Grazie agli ottimi sistemi di raccordi a compressione, costruiremo l’intero impianto in plastica, con l’ausilio di una sola forbice tagliatubi e di un'eventuale chiave per raccordi.
Il progetto.
Il progetto può essere eseguito sul campo, oppure su carta riportando le giuste misure e gli eventuali ostacoli.
Particolare attenzione deve essere rivolta alla posizione ed alla distanza degli irrigatori, che è subordinata alla scelta degli stessi.
Per giardini di piccole dimensioni è consigliabile utilizzare irrigatori a corto raggio, che impediscono zampillate d’acqua fuori dal perimetro del giardino.
Si comincia il progetto soltanto dopo avere scelto il tipo d’irrigatore più idoneo alle caratteristiche del giardino.
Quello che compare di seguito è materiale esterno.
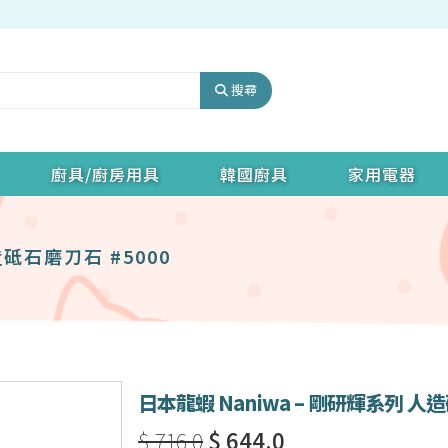
搜尋
廚具/廚房用具
韓國廚具
家用電器
造砥石磨刀石 #5000
日本龍蝦 Naniwa – 剛研輝系列 人造
$ 716.0
$ 644.0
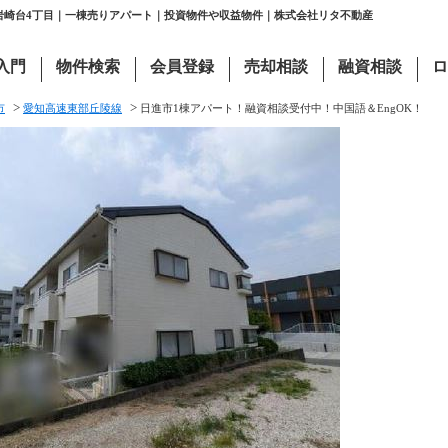
市岩崎台4丁目｜一棟売りアパート｜投資物件や収益物件｜株式会社リタ不動産
入門
物件検索
会員登録
売却相談
融資相談
ロ
>
>
市
愛知高速東部丘陵線
日進市1棟アパート！融資相談受付中！中国語＆EngOK！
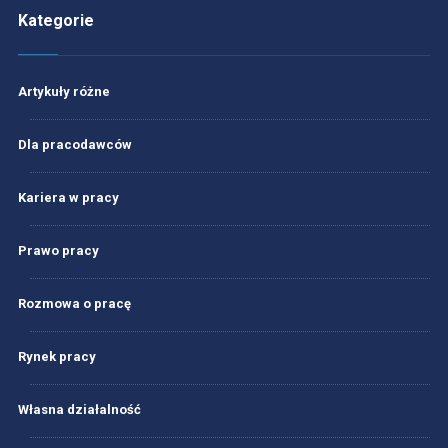
Kategorie
Artykuły różne
Dla pracodawców
Kariera w pracy
Prawo pracy
Rozmowa o pracę
Rynek pracy
Własna działalność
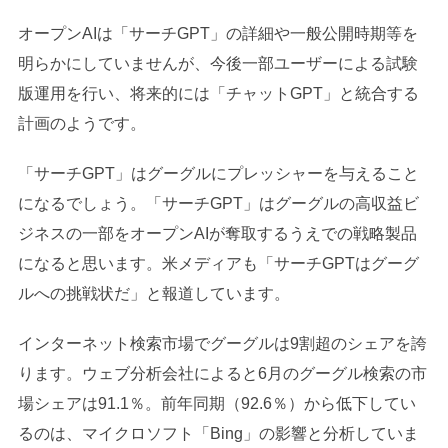
オープンAIは「サーチGPT」の詳細や一般公開時期等を
明らかにしていませんが、今後一部ユーザーによる試験
版運用を行い、将来的には「チャットGPT」と統合する
計画のようです。
「サーチGPT」はグーグルにプレッシャーを与えること
になるでしょう。「サーチGPT」はグーグルの高収益ビ
ジネスの一部をオープンAIが奪取するうえでの戦略製品
になると思います。米メディアも「サーチGPTはグーグ
ルへの挑戦状だ」と報道しています。
インターネット検索市場でグーグルは9割超のシェアを誇
ります。ウェブ分析会社によると6月のグーグル検索の市
場シェアは91.1％。前年同期（92.6％）から低下してい
るのは、マイクロソフト「Bing」の影響と分析していま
Si parte piazzando gli irrigatori agli angoli e tracciando con un compasso il loro raggio d’azione. Il nostro consiglio per determinare la giusta distanza tra gli irrigatori è di posizionarli in modo che il massimo raggio d’azione di uno passi esattamente sulla verticale degli irrigatori che lo fiancheggiano.
In moltissimi casi gli spazi del giardino non sono perfettamente divisibili con i raggi d’azione degli irrigatori. L’eventuale spazio scoperto non colmatelo aumentando la distanza tra gli irrigatori, ma inserendone uno in più, ridistribuendo equamente tutte le distanze.
Nell'esempio le frecce partono dall'irrigatore ed evidenziano la rispettiva area di copertura.